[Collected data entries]
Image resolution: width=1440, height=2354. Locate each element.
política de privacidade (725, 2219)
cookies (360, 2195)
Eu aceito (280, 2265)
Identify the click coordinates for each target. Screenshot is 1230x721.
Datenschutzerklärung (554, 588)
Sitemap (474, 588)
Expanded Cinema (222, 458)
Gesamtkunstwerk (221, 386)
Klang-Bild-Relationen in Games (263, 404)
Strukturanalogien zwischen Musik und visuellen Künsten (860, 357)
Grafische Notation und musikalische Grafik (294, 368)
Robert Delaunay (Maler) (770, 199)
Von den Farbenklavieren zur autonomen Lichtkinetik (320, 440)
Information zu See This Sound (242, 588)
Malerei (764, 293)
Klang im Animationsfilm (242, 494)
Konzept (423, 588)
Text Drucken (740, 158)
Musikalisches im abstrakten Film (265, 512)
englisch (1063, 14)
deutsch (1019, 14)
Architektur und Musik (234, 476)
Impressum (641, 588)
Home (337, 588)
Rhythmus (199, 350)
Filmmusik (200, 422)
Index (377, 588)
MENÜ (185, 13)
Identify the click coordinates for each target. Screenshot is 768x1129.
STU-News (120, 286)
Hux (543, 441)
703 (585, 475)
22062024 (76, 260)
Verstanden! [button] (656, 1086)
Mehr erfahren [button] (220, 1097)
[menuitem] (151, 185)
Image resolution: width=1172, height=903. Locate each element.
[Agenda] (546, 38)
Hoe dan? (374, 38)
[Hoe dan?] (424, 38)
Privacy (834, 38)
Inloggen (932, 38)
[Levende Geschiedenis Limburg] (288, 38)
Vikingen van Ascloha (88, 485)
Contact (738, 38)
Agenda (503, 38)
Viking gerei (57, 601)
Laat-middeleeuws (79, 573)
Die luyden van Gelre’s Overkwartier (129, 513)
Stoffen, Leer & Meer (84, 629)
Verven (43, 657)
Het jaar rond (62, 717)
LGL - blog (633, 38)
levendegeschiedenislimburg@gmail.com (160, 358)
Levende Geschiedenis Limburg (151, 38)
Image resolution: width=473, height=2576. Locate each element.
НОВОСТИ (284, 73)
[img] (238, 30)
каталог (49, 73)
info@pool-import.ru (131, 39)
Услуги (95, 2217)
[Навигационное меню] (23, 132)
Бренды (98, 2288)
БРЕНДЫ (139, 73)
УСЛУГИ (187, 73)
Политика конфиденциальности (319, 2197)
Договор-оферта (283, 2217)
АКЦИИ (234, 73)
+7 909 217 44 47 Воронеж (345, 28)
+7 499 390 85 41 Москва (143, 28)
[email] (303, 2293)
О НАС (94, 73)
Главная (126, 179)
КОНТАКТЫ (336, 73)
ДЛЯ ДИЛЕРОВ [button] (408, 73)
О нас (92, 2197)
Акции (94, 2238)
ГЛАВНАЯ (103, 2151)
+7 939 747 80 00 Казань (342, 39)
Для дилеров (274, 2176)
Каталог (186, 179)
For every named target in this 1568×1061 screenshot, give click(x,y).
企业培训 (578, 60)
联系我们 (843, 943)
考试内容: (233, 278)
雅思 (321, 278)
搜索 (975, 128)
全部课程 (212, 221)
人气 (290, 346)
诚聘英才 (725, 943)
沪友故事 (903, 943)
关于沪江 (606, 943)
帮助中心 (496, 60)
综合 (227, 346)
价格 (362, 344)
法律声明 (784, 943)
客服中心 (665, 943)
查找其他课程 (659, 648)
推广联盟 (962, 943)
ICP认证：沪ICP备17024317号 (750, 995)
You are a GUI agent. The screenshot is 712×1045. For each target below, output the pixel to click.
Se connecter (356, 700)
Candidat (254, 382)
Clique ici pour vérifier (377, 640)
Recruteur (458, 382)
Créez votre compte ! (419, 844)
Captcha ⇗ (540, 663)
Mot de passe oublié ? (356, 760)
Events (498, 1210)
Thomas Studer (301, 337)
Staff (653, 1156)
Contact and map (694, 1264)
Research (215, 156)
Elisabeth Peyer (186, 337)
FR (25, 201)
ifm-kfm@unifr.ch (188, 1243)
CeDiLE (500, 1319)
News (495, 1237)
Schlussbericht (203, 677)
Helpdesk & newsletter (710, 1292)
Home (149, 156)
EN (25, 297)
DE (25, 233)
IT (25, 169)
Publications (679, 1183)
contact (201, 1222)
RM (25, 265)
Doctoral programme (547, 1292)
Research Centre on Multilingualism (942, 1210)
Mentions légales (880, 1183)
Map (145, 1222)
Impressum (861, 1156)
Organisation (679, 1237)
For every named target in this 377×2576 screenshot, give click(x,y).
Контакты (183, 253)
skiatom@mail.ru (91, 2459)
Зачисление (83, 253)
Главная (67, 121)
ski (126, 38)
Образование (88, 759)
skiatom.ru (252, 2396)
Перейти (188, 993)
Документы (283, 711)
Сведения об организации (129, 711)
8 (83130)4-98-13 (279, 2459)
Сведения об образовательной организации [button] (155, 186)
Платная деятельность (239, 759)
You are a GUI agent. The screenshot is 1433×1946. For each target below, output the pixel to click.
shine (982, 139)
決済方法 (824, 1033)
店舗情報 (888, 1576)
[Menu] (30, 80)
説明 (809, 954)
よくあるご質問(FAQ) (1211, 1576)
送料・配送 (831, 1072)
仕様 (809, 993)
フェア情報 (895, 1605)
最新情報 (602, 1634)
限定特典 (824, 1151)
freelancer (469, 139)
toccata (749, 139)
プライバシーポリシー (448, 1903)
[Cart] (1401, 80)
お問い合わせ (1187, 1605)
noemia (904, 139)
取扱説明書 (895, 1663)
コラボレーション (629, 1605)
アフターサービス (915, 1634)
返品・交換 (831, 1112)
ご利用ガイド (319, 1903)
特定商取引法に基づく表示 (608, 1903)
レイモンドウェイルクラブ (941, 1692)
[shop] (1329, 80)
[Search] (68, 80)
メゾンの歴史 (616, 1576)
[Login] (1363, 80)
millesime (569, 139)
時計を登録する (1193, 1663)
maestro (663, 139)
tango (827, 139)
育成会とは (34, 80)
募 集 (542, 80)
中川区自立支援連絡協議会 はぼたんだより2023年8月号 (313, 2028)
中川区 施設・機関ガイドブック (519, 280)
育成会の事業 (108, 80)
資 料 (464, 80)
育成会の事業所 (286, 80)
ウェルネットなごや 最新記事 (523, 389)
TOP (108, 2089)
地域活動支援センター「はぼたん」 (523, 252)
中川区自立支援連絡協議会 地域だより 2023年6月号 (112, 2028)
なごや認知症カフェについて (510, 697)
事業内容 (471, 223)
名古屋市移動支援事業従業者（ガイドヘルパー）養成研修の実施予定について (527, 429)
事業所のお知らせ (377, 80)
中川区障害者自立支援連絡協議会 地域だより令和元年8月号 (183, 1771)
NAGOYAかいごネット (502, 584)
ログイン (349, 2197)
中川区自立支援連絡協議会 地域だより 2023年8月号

§ **PROBLEM STATEMENT**
All lines in the data above from the one with "Inloggen (932, 38)" through the one with "О нас (92, 2197)" must be repeated exactly, and no others.

§ **FINISHED EXERCISE**
Inloggen (932, 38)
[Levende Geschiedenis Limburg] (288, 38)
Vikingen van Ascloha (88, 485)
Contact (738, 38)
Agenda (503, 38)
Viking gerei (57, 601)
Laat-middeleeuws (79, 573)
Die luyden van Gelre’s Overkwartier (129, 513)
Stoffen, Leer & Meer (84, 629)
Verven (43, 657)
Het jaar rond (62, 717)
LGL - blog (633, 38)
levendegeschiedenislimburg@gmail.com (160, 358)
Levende Geschiedenis Limburg (151, 38)
Image resolution: width=473, height=2576. Locate each element.
НОВОСТИ (284, 73)
[img] (238, 30)
каталог (49, 73)
info@pool-import.ru (131, 39)
Услуги (95, 2217)
[Навигационное меню] (23, 132)
Бренды (98, 2288)
БРЕНДЫ (139, 73)
УСЛУГИ (187, 73)
Политика конфиденциальности (319, 2197)
Договор-оферта (283, 2217)
АКЦИИ (234, 73)
+7 909 217 44 47 Воронеж (345, 28)
+7 499 390 85 41 Москва (143, 28)
[email] (303, 2293)
О НАС (94, 73)
Главная (126, 179)
КОНТАКТЫ (336, 73)
ДЛЯ ДИЛЕРОВ [button] (408, 73)
О нас (92, 2197)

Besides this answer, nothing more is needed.